[Start of Attachment]
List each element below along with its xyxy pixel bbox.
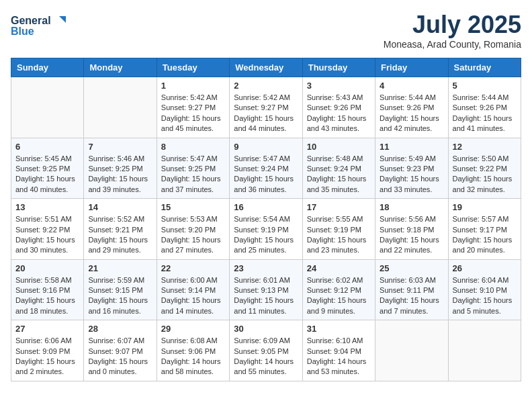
sunrise: Sunrise: 5:42 AM bbox=[234, 93, 290, 101]
sunset: Sunset: 9:04 PM bbox=[307, 347, 361, 355]
day-number: 27 bbox=[15, 324, 79, 334]
calendar-cell: 23Sunrise: 6:01 AMSunset: 9:13 PMDayligh… bbox=[230, 259, 302, 320]
cell-content: Sunrise: 5:56 AMSunset: 9:18 PMDaylight:… bbox=[380, 214, 443, 256]
sunset: Sunset: 9:13 PM bbox=[234, 286, 288, 294]
cell-content: Sunrise: 6:08 AMSunset: 9:06 PMDaylight:… bbox=[161, 336, 225, 377]
sunset: Sunset: 9:19 PM bbox=[307, 226, 361, 234]
cell-content: Sunrise: 6:06 AMSunset: 9:09 PMDaylight:… bbox=[15, 336, 79, 377]
calendar-cell: 9Sunrise: 5:47 AMSunset: 9:24 PMDaylight… bbox=[230, 138, 302, 199]
calendar-cell: 15Sunrise: 5:53 AMSunset: 9:20 PMDayligh… bbox=[157, 199, 229, 260]
day-number: 26 bbox=[453, 263, 517, 273]
calendar-cell: 30Sunrise: 6:09 AMSunset: 9:05 PMDayligh… bbox=[230, 320, 302, 381]
sunset: Sunset: 9:07 PM bbox=[88, 347, 142, 355]
day-number: 21 bbox=[88, 263, 152, 273]
sunset: Sunset: 9:09 PM bbox=[15, 347, 70, 355]
cell-content: Sunrise: 5:58 AMSunset: 9:16 PMDaylight:… bbox=[15, 275, 79, 317]
day-number: 18 bbox=[380, 202, 443, 212]
daylight: Daylight: 15 hours and 37 minutes. bbox=[161, 175, 221, 193]
calendar-cell: 17Sunrise: 5:55 AMSunset: 9:19 PMDayligh… bbox=[302, 199, 375, 260]
cell-content: Sunrise: 5:51 AMSunset: 9:22 PMDaylight:… bbox=[15, 214, 79, 256]
calendar-cell: 11Sunrise: 5:49 AMSunset: 9:23 PMDayligh… bbox=[375, 138, 448, 199]
page-header: General Blue July 2025 Moneasa, Arad Cou… bbox=[11, 11, 521, 50]
calendar-week-0: 1Sunrise: 5:42 AMSunset: 9:27 PMDaylight… bbox=[11, 77, 521, 138]
sunset: Sunset: 9:22 PM bbox=[453, 165, 507, 173]
sunrise: Sunrise: 5:46 AM bbox=[88, 154, 144, 163]
sunset: Sunset: 9:19 PM bbox=[234, 226, 288, 234]
month-title: July 2025 bbox=[384, 11, 521, 39]
calendar-cell: 28Sunrise: 6:07 AMSunset: 9:07 PMDayligh… bbox=[84, 320, 157, 381]
daylight: Daylight: 15 hours and 39 minutes. bbox=[88, 175, 148, 193]
sunrise: Sunrise: 6:10 AM bbox=[307, 336, 363, 345]
header-wednesday: Wednesday bbox=[230, 58, 302, 77]
daylight: Daylight: 15 hours and 40 minutes. bbox=[15, 175, 75, 193]
svg-text:General: General bbox=[11, 15, 51, 26]
calendar-week-2: 13Sunrise: 5:51 AMSunset: 9:22 PMDayligh… bbox=[11, 199, 521, 260]
sunrise: Sunrise: 6:01 AM bbox=[234, 276, 290, 284]
header-tuesday: Tuesday bbox=[157, 58, 229, 77]
calendar-cell: 22Sunrise: 6:00 AMSunset: 9:14 PMDayligh… bbox=[157, 259, 229, 320]
sunrise: Sunrise: 6:08 AM bbox=[161, 336, 218, 345]
calendar-cell: 18Sunrise: 5:56 AMSunset: 9:18 PMDayligh… bbox=[375, 199, 448, 260]
sunrise: Sunrise: 5:45 AM bbox=[15, 154, 72, 163]
daylight: Daylight: 15 hours and 11 minutes. bbox=[234, 296, 294, 314]
calendar-week-3: 20Sunrise: 5:58 AMSunset: 9:16 PMDayligh… bbox=[11, 259, 521, 320]
sunrise: Sunrise: 5:53 AM bbox=[161, 215, 218, 223]
calendar-cell: 19Sunrise: 5:57 AMSunset: 9:17 PMDayligh… bbox=[448, 199, 521, 260]
cell-content: Sunrise: 5:52 AMSunset: 9:21 PMDaylight:… bbox=[88, 214, 152, 256]
calendar-cell: 2Sunrise: 5:42 AMSunset: 9:27 PMDaylight… bbox=[230, 77, 302, 138]
daylight: Daylight: 15 hours and 16 minutes. bbox=[88, 296, 148, 314]
cell-content: Sunrise: 5:47 AMSunset: 9:24 PMDaylight:… bbox=[234, 154, 298, 195]
calendar-cell: 14Sunrise: 5:52 AMSunset: 9:21 PMDayligh… bbox=[84, 199, 157, 260]
calendar-cell: 10Sunrise: 5:48 AMSunset: 9:24 PMDayligh… bbox=[302, 138, 375, 199]
sunrise: Sunrise: 5:47 AM bbox=[234, 154, 290, 163]
calendar-cell: 1Sunrise: 5:42 AMSunset: 9:27 PMDaylight… bbox=[157, 77, 229, 138]
day-number: 24 bbox=[307, 263, 371, 273]
cell-content: Sunrise: 5:46 AMSunset: 9:25 PMDaylight:… bbox=[88, 154, 152, 195]
sunrise: Sunrise: 6:00 AM bbox=[161, 276, 218, 284]
sunrise: Sunrise: 5:42 AM bbox=[161, 93, 218, 101]
daylight: Daylight: 15 hours and 44 minutes. bbox=[234, 114, 294, 132]
daylight: Daylight: 15 hours and 2 minutes. bbox=[15, 357, 75, 375]
day-number: 19 bbox=[453, 202, 517, 212]
daylight: Daylight: 15 hours and 45 minutes. bbox=[161, 114, 221, 132]
sunset: Sunset: 9:16 PM bbox=[15, 286, 70, 294]
location: Moneasa, Arad County, Romania bbox=[384, 39, 521, 50]
day-number: 2 bbox=[234, 81, 298, 91]
day-number: 15 bbox=[161, 202, 225, 212]
cell-content: Sunrise: 6:07 AMSunset: 9:07 PMDaylight:… bbox=[88, 336, 152, 377]
sunset: Sunset: 9:10 PM bbox=[453, 286, 507, 294]
sunset: Sunset: 9:15 PM bbox=[88, 286, 142, 294]
calendar-cell: 27Sunrise: 6:06 AMSunset: 9:09 PMDayligh… bbox=[11, 320, 84, 381]
sunrise: Sunrise: 5:51 AM bbox=[15, 215, 72, 223]
cell-content: Sunrise: 5:43 AMSunset: 9:26 PMDaylight:… bbox=[307, 93, 371, 134]
sunset: Sunset: 9:20 PM bbox=[161, 226, 216, 234]
sunrise: Sunrise: 5:54 AM bbox=[234, 215, 290, 223]
cell-content: Sunrise: 5:44 AMSunset: 9:26 PMDaylight:… bbox=[380, 93, 443, 134]
day-number: 20 bbox=[15, 263, 79, 273]
sunrise: Sunrise: 6:07 AM bbox=[88, 336, 144, 345]
calendar-cell: 3Sunrise: 5:43 AMSunset: 9:26 PMDaylight… bbox=[302, 77, 375, 138]
sunrise: Sunrise: 5:55 AM bbox=[307, 215, 363, 223]
header-sunday: Sunday bbox=[11, 58, 84, 77]
calendar-cell: 21Sunrise: 5:59 AMSunset: 9:15 PMDayligh… bbox=[84, 259, 157, 320]
daylight: Daylight: 15 hours and 35 minutes. bbox=[307, 175, 367, 193]
sunrise: Sunrise: 5:48 AM bbox=[307, 154, 363, 163]
cell-content: Sunrise: 5:50 AMSunset: 9:22 PMDaylight:… bbox=[453, 154, 517, 195]
calendar-cell: 8Sunrise: 5:47 AMSunset: 9:25 PMDaylight… bbox=[157, 138, 229, 199]
calendar-cell: 4Sunrise: 5:44 AMSunset: 9:26 PMDaylight… bbox=[375, 77, 448, 138]
day-number: 25 bbox=[380, 263, 443, 273]
sunrise: Sunrise: 6:09 AM bbox=[234, 336, 290, 345]
cell-content: Sunrise: 6:00 AMSunset: 9:14 PMDaylight:… bbox=[161, 275, 225, 317]
sunset: Sunset: 9:12 PM bbox=[307, 286, 361, 294]
sunset: Sunset: 9:17 PM bbox=[453, 226, 507, 234]
sunrise: Sunrise: 5:44 AM bbox=[453, 93, 509, 101]
sunset: Sunset: 9:11 PM bbox=[380, 286, 434, 294]
sunset: Sunset: 9:26 PM bbox=[453, 103, 507, 111]
day-number: 16 bbox=[234, 202, 298, 212]
cell-content: Sunrise: 5:59 AMSunset: 9:15 PMDaylight:… bbox=[88, 275, 152, 317]
day-number: 29 bbox=[161, 324, 225, 334]
daylight: Daylight: 15 hours and 22 minutes. bbox=[380, 236, 439, 254]
sunset: Sunset: 9:21 PM bbox=[88, 226, 142, 234]
sunset: Sunset: 9:05 PM bbox=[234, 347, 288, 355]
daylight: Daylight: 15 hours and 33 minutes. bbox=[380, 175, 439, 193]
[End of Attachment]
EXERCISE AIM: Filter the listing for the word "Moneasa" and copy each line that has it.

TASK OUTPUT:
page-header: General Blue July 2025 Moneasa, Arad Cou… bbox=[11, 11, 521, 50]
location: Moneasa, Arad County, Romania bbox=[384, 39, 521, 50]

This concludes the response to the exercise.